● Source records:
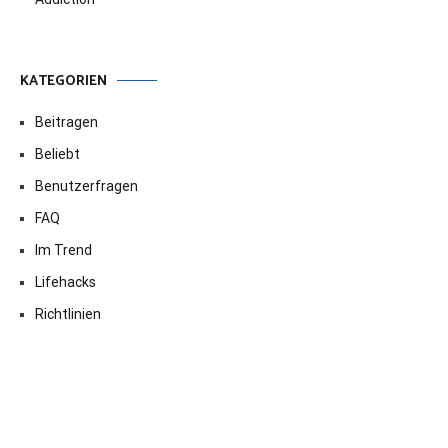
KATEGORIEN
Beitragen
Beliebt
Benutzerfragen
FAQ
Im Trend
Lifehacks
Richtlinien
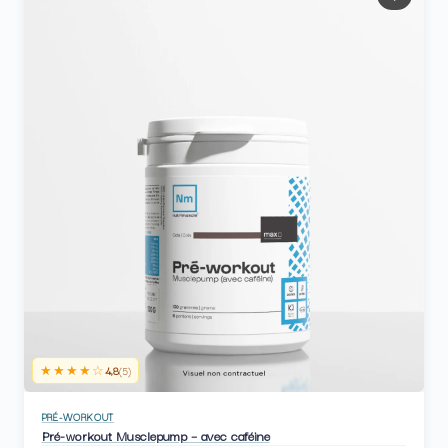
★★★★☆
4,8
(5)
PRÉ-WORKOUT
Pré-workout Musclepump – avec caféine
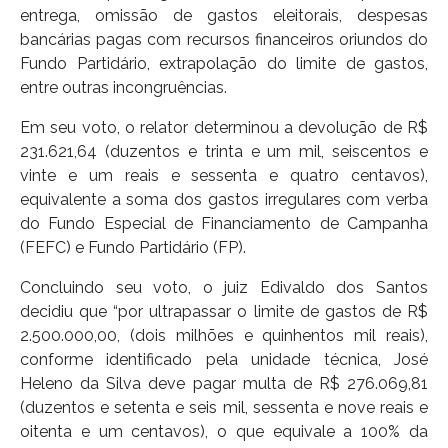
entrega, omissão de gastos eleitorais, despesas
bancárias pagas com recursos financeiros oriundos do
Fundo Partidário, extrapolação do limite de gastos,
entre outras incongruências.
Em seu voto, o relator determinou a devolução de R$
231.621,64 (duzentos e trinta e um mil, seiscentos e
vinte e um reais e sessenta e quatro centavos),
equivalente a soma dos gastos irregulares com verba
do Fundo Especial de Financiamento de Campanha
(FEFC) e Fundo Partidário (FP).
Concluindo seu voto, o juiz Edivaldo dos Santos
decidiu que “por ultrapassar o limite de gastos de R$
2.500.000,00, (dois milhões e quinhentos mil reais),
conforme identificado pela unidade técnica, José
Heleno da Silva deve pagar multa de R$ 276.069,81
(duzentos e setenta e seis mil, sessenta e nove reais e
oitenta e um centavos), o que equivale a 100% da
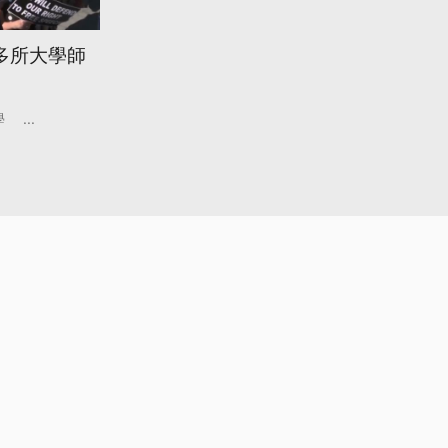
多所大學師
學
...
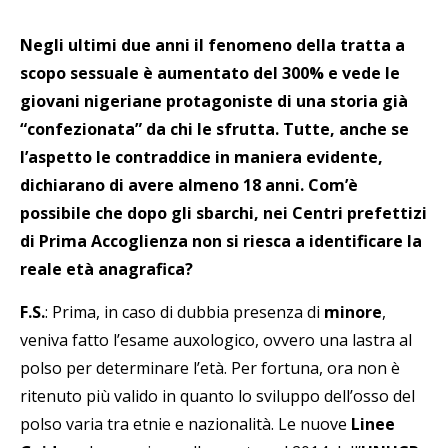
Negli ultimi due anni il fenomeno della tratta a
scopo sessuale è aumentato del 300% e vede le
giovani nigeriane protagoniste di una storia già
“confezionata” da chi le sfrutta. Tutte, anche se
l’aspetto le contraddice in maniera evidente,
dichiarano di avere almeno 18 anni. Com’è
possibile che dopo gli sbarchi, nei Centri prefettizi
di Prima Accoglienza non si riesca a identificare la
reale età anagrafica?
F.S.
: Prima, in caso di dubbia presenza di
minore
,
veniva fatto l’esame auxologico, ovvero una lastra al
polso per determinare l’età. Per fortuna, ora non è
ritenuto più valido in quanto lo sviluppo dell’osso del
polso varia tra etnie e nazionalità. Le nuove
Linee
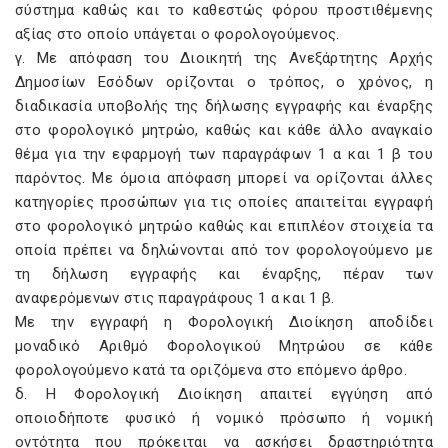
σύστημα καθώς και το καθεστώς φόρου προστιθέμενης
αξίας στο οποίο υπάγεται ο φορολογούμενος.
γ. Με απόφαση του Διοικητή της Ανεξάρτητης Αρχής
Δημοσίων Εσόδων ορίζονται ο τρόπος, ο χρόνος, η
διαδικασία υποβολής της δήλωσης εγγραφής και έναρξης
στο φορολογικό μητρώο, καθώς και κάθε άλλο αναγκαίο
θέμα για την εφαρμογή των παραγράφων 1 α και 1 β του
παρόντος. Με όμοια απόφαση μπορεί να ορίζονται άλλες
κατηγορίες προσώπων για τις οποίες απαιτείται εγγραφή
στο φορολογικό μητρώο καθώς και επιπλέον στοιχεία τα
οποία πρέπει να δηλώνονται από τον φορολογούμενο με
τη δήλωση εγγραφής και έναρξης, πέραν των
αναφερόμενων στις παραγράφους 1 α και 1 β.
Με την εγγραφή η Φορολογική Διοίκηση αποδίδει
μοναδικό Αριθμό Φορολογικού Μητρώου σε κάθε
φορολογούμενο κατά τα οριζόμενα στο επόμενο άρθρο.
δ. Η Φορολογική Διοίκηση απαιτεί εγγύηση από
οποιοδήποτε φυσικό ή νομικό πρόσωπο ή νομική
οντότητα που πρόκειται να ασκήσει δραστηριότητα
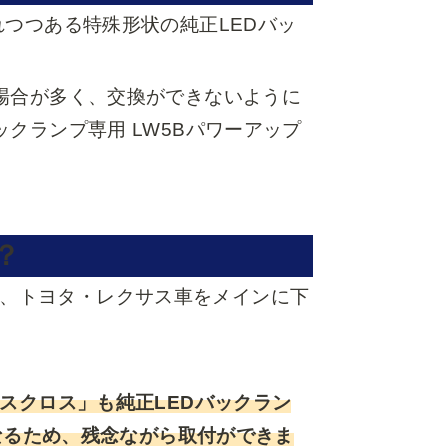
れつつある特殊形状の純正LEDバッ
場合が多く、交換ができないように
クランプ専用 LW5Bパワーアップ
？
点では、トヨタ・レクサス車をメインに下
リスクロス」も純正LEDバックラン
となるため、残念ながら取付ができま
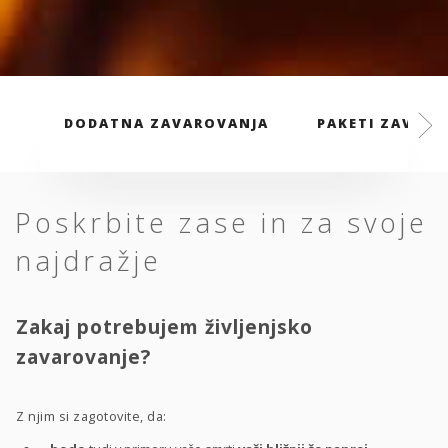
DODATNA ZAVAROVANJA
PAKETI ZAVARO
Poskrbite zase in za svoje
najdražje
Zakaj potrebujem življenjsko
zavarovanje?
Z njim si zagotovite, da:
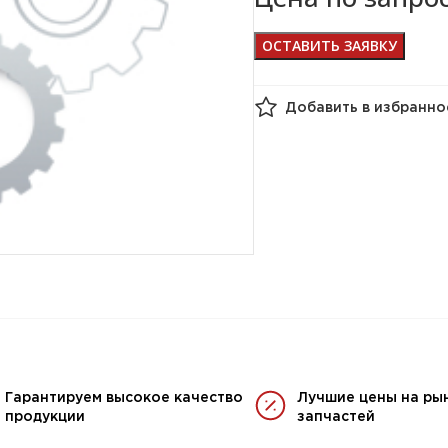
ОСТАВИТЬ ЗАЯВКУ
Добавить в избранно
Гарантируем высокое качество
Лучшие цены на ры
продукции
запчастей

● INSTRUCTIONS FOR THE TASK: Print exactly the first line of the entries and every line after it through the one that contains "Em seu voto, o", leaving the pictures out.

● EXPECTED ANSWER:
KATEGORIEN
Beitragen
Beliebt
Benutzerfragen
FAQ
Im Trend
Lifehacks
Richtlinien
★★★★☆
4,8
(5)
PRÉ-WORKOUT
Pré-workout Musclepump – avec caféine
entrega, omissão de gastos eleitorais, despesas
bancárias pagas com recursos financeiros oriundos do
Fundo Partidário, extrapolação do limite de gastos,
entre outras incongruências.
Em seu voto, o relator determinou a devolução de R$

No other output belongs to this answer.